1.1. Field-Programmable Gate Array

The implementation of intelligent systems such as automatic emotion recognition technology in embedded systems faces many challenges, e.g., real-time requirements, resource constraints, and low power consumption requirements. Therefore, when implementing facial emotion recognition technology, the choice of hardware platform is crucial to the system’s efficiency and performance. Consequently, the FPGA (Field-Programmable Gate Arrays) have become one of the ideal platforms for implementing emotion recognition due to their highly customizable features, parallel processing capabilities, and low power consumption.
The FPGA is a reconfigurable embedded device commonly used in digital logic and digital signal processing applications. FPGA’s high flexibility and programmability enable their wide application in various fields, including IC testing [9], embedded systems [10,11,12], and the IoT (Internet of Things) [13].
The features of FPGA include:
  • Reconfigurability: FPGAs are reconfigurable [14] and can define their digital logic circuits through programming, allowing developers to redesign the FPGA’s functions according to application requirements repeatedly.
  • High parallel processing capability: FPGAs have multiple independent logic circuits and data paths that can run in parallel, enabling them to efficiently perform parallel processing for multiple tasks and hence provide high-performance computing power.
  • Low latency and high-frequency operation: Due to the fact that FPGA’s logic circuits composed of gate arrays and have high optimization capabilities, it can achieve low latency and high-frequency operation. This makes it ideal for applications requiring high-speed processing.
  • Customizability: FPGAs are highly flexible in customization and can be designed and optimized according to application requirements. This includes design of logic circuits, data paths, memory, and interfaces.
  • Software and hardware co-design: FPGAs provide the ability to co-design software and hardware on a single chip [15]. This provides higher system integration and performance.
  • Suitable for rapid development and testing: FPGAs have a rapid development cycle. Developers can quickly develop and test them within a shorter period [16].

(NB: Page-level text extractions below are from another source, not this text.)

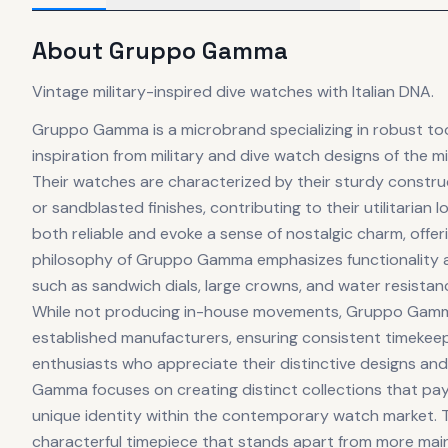
About
Gruppo Gamma
Vintage military-inspired dive watches with Italian DNA.
Gruppo Gamma is a microbrand specializing in robust to
inspiration from military and dive watch designs of the mi
Their watches are characterized by their sturdy construc
or sandblasted finishes, contributing to their utilitari
both reliable and evoke a sense of nostalgic charm, offe
philosophy of Gruppo Gamma emphasizes functionality an
such as sandwich dials, large crowns, and water resistance 
While not producing in-house movements, Gruppo Gamma 
established manufacturers, ensuring consistent timekeep
enthusiasts who appreciate their distinctive designs an
Gamma focuses on creating distinct collections that pay
unique identity within the contemporary watch market. Th
characterful timepiece that stands apart from more mai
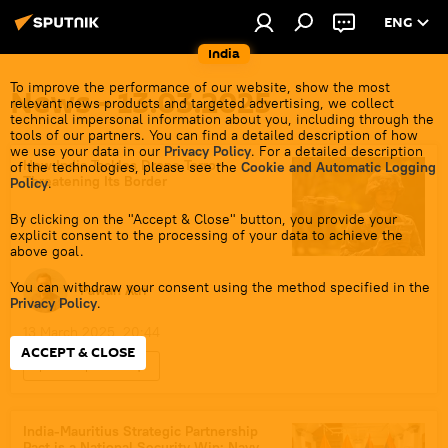
ENG
India
To improve the performance of our website, show the most
News - 13.03.2025
relevant news products and targeted advertising, we collect
technical impersonal information about you, including through the
tools of our partners. You can find a detailed description of how
we use your data in our
Privacy Policy
. For a detailed description
How India Tackles Drone Terror
of the technologies, please see the
Cookie and Automatic Logging
Threatening Its Border
Policy
.
By clicking on the "Accept & Close" button, you provide your
explicit consent to the processing of your data to achieve the
above goal.
You can withdraw your consent using the method specified in the
Pawan Atri
Privacy Policy
.
13 March 2025, 20:44
ACCEPT & CLOSE
Sputnik Opinion
National Investigation Agency (NIA)
Punjab
India
Pakistan
India-Mauritius Strategic Partnership
Pact is a National Security Win: Navy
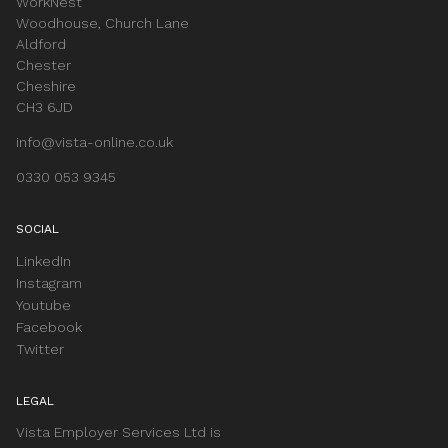
WorkNest
Woodhouse, Church Lane
Aldford
Chester
Cheshire
CH3 6JD
info@vista-online.co.uk
0330 053 9345
SOCIAL
LinkedIn
Instagram
Youtube
Facebook
Twitter
LEGAL
Vista Employer Services Ltd is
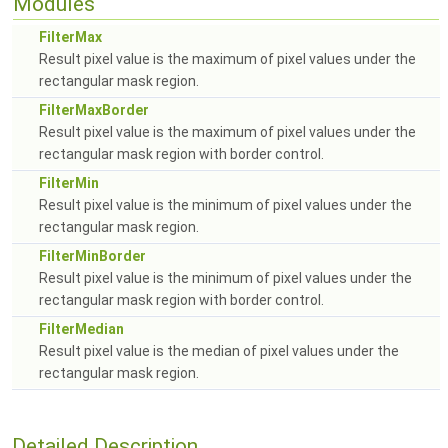
Modules
FilterMax
Result pixel value is the maximum of pixel values under the
rectangular mask region.
FilterMaxBorder
Result pixel value is the maximum of pixel values under the
rectangular mask region with border control.
FilterMin
Result pixel value is the minimum of pixel values under the
rectangular mask region.
FilterMinBorder
Result pixel value is the minimum of pixel values under the
rectangular mask region with border control.
FilterMedian
Result pixel value is the median of pixel values under the
rectangular mask region.
Detailed Description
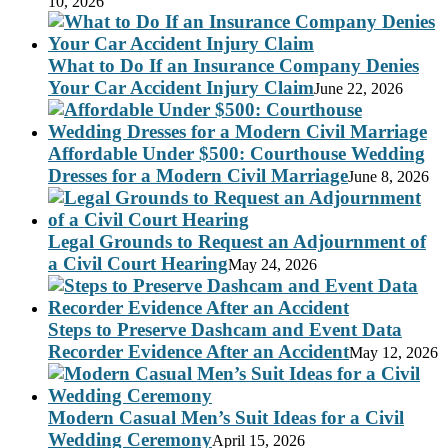
10, 2026
What to Do If an Insurance Company Denies
Your Car Accident Injury Claim
June 22, 2026
Affordable Under $500: Courthouse Wedding
Dresses for a Modern Civil Marriage
June 8, 2026
Legal Grounds to Request an Adjournment of
a Civil Court Hearing
May 24, 2026
Steps to Preserve Dashcam and Event Data
Recorder Evidence After an Accident
May 12, 2026
Modern Casual Men’s Suit Ideas for a Civil
Wedding Ceremony
April 15, 2026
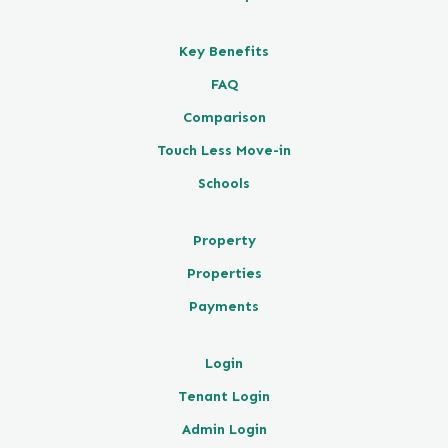
Key Benefits
FAQ
Comparison
Touch Less Move-in
Schools
Property
Properties
Payments
Login
Tenant Login
Admin Login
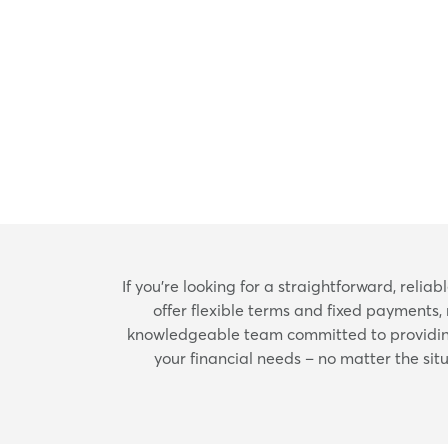
If you're looking for a straightforward, reli
offer flexible terms and fixed payments,
knowledgeable team committed to providing 
your financial needs – no matter the situ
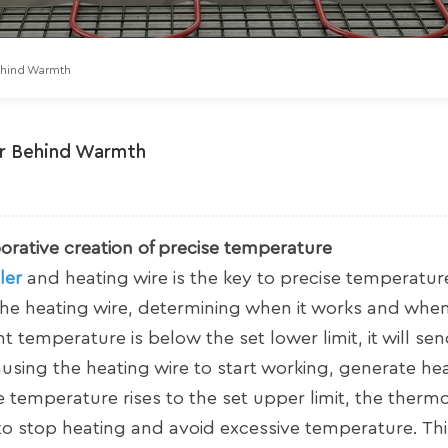
Behind Warmth
er Behind Warmth
borative creation of precise temperature
ler
and heating wire is the key to precise temperatur
he heating wire, determining when it works and when 
temperature is below the set lower limit, it will sen
causing the heating wire to start working, generate he
emperature rises to the set upper limit, the thermos
e to stop heating and avoid excessive temperature. Thi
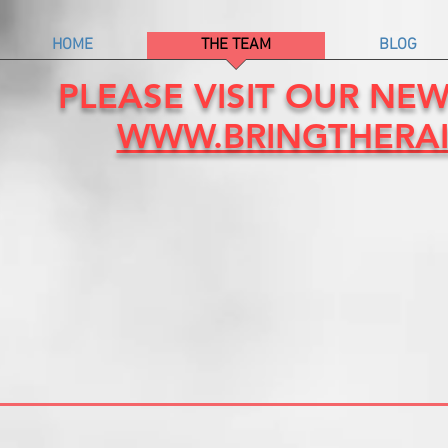
HOME
THE TEAM
BLOG
PLEASE VISIT OUR NE
WWW.BRINGTHERA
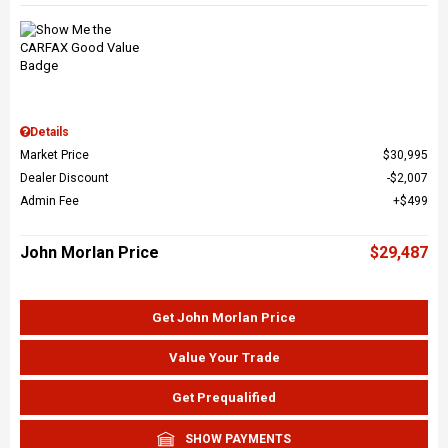
Details
Market Price
$30,995
Dealer Discount
$2,007
Admin Fee
$499
John Morlan Price
$29,487
Get John Morlan Price
Value Your Trade
Get Prequalified
SHOW PAYMENTS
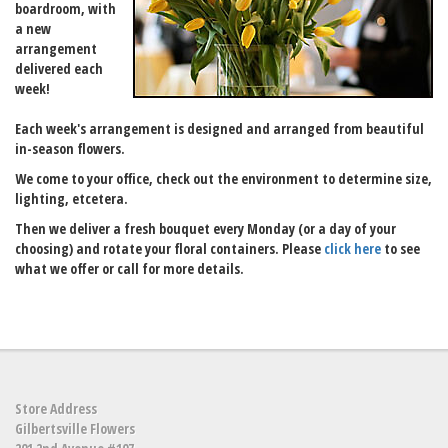
boardroom, with
a new
arrangement
delivered each
week!
Each week's arrangement is designed and arranged from beautiful
in-season flowers.
We come to your office, check out the environment to determine size,
lighting, etcetera.
Then we deliver a fresh bouquet every Monday (or a day of your
choosing) and rotate your floral containers. Please
click here
to see
what we offer or call for more details.
Store Address
Gilbertsville Flowers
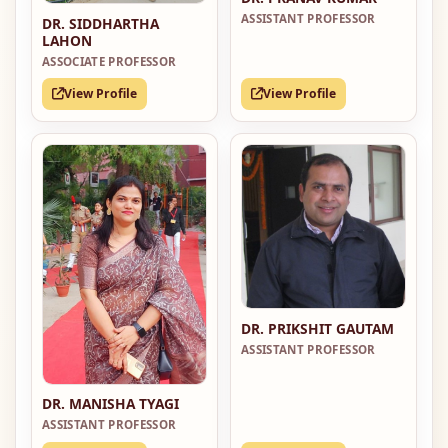
ASSISTANT PROFESSOR
DR. SIDDHARTHA
LAHON
ASSOCIATE PROFESSOR
View Profile
View Profile
DR. PRIKSHIT GAUTAM
ASSISTANT PROFESSOR
DR. MANISHA TYAGI
ASSISTANT PROFESSOR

1.2. Experimental Protocol

This paper utilizes two deep learning frameworks, TensorFlow and Keras, to train emotion recognition models for consecutive facial images signals on a PC. The parameters of the models are transferred to an FPGA chip. The neural network model inference algorithms are used to simulate computation of model inference in the deep learning frameworks and then obtain the final classification results. For consecutive facial emotion recognition, this paper dynamically captures 30 frames of images from a video as the consecutive image data. The facial images are extracted by using the open-source face detection model from OpenCV. The CLDNN (Convolutional Long Short-Term Memory Fully Connected Deep Neural Networks) model architecture proposed in paper [17] is used to build and train the ML model. The trained model is then deployed on the FPGA chip for model inference.

2. Related Works

In this section, the CLDNN model [17] is introduced. Moreover, some related researches of consecutive facial emotion recognition, and the implementation of model inference on FPGA are also explored in this section.

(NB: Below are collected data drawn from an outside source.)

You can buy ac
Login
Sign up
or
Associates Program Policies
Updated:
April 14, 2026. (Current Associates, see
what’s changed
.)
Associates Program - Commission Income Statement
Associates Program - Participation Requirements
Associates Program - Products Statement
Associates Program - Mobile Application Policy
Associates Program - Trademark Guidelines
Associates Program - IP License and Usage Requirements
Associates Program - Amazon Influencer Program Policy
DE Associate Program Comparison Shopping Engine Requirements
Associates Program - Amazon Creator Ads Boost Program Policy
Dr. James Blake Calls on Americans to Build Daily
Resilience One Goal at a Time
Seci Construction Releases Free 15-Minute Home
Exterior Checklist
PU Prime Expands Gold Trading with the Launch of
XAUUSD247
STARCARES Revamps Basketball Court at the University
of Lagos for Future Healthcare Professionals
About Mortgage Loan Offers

2.1. CLDNN Model Architecture

The paper [17] proposes a neural network model architecture called Convolutional Long Short-Term Memory Fully Connected Deep Neural Networks, referred to as CLDNN or ConvLSTM-FCN, for processing time series data such as audio signals, consecutive images, and natural languages. The CLDNN model is composed of convolutional neural networks (CNNs), LSTM neural networks, and fully connected neural networks of DNNs. The CNNs and LSTM neural networks analyze and calculate local features and sequential patterns in the data, respectively. The fully connected layers are then classifying the prediction results. Since consecutive images have time-series characteristics, they are suitable for training with recurrent neural networks (RNNs) such as LSTM. According to [17], the CLDNN model outperforms those using only CNN or LSTM models in terms of the accuracies of the models.
Therefore, this paper applies and modifies the CLDNN model architecture for emotion recognition, combining CNNs, LSTM neural networks, and DNNs to build the ML model. The Figure 1 shows the architecture of the CLDNN model.

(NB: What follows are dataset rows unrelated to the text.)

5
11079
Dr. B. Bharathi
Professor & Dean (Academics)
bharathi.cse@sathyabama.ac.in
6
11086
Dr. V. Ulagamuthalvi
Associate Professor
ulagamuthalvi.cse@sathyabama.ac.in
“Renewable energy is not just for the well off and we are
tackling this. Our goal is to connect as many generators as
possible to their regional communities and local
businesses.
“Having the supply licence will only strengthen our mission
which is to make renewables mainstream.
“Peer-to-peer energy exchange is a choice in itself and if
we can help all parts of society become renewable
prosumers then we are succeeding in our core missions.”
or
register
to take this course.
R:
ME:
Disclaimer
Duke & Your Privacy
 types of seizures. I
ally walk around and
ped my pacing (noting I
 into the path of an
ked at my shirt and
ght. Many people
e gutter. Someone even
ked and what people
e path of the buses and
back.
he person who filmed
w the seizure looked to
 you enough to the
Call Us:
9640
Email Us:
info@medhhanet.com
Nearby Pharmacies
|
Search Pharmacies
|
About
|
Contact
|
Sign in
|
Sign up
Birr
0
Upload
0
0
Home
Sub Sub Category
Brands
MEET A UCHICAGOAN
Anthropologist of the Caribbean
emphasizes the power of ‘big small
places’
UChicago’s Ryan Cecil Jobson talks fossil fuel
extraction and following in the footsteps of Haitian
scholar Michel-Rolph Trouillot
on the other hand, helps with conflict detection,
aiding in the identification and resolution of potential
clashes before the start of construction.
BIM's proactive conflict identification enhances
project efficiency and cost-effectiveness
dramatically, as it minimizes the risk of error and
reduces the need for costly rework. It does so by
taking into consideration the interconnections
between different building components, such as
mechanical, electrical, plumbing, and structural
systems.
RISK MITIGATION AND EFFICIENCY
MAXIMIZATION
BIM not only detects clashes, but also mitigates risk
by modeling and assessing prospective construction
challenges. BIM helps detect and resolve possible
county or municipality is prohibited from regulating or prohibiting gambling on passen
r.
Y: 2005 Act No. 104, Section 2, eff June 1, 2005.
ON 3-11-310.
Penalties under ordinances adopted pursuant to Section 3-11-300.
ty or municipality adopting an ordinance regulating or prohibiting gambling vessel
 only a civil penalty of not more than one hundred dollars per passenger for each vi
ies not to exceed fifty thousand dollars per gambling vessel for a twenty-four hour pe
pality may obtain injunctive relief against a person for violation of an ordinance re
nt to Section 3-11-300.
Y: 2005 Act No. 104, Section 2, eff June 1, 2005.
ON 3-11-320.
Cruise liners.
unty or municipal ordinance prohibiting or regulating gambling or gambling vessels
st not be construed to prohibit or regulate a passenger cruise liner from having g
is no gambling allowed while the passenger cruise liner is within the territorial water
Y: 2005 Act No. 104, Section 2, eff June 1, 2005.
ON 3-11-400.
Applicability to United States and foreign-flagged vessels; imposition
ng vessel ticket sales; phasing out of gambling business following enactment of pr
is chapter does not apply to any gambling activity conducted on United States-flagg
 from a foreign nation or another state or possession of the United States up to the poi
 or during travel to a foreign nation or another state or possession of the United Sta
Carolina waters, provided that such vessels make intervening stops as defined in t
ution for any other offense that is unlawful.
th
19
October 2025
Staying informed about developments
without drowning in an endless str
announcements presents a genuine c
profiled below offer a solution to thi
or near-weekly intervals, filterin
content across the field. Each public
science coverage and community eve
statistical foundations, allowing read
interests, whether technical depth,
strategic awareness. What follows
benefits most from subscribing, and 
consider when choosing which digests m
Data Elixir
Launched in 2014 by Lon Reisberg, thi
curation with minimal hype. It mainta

2.2. Consecutive Facial Emotion Recognition

Paper [18] proposes a method for consecutive facial emotion recognition. Firstly, the frame interval is calculated based on the average duration of all video files in the database. Frames are then extracted base on this interval to obtain a segment of consecutive image data. Next, facial landmark detection (68 points) [19] is used to identify the positions of the facial features in the images, and the Euclidean distances between these points are used as the feature value. The image feature values of the same image of consecutive image data are concatenated into a feature sequences. Finally, these feature sequences are used as inputs to train an LSTM model. This paper achieves an average accuracy of 98.9%.
A multimodal emotion recognition model that combines video data and audio data is proposed in [20]. For the emotion recognition of consecutive facial image, the authors randomly extract 30 images from video data. Then, using the MTCNN (multi-task cascaded convolutional network) proposed in paper [21], they extract the facial parts from all images in each image. The images are then reshaped uniformly to (160, 160) color images as data features. Hence, the input of the facial emotion recognition model is a data sequence of shape (N, 30, 160, 160, 3), where N is the number of video data. In the speech emotion recognition model, the log Mel-spectrogram is extracted from every segment of the speech signals and used as input data of ML model. In order to obtain the log Mel-spectrogram, the authors utilize 94 Mel-filter banks for each speech signal, with a 40ms Hanning window and 10ms overlapping. This result in a representation with dimensions of 94. After performing cross-validation with the ResNet-50 model, the paper find that the consecutive facial emotion recognition model achieves an accuracy of 95.49% and the speech emotion recognition model achieves an accuracy of 75.61%. The fusion model combining consecutive facial image and audio achieves an accuracy of 97.57%.
In paper [22], the authors propose a method that uses facial landmarks [19] to detect facial regions in images. The detected facial regions are then converted into grayscale images. The authors extract 32 features from the resulting images using Gabor filters. The features are then combined with the 68 positions of the facial landmarks. After processing all frames in the video, the authors obtain 2176 (32×68) features for each facial image. The proposed method in [22] achieves an accuracy of 96.53% on testing. Paper [23] proposes a multimodal emotion recognition model that combines consecutive facial image and speech. Regarding the consecutive facial emotion recognition model, the authors use the InceptionV3 model to extract feature values from single images, which are then sent to LSTM for time-series learning. This results in an accuracy of 94% on RAVDESS database. In terms of speech emotion recognition, the authors extract MFCCs from the speech as feature values and train them using the CLDNN model. The experimental results show that the speech emotion recognition model proposed in [23] achieves an accuracy of 82%. The fusion model combining consecutive facial image and audio achieves an accuracy of 96%.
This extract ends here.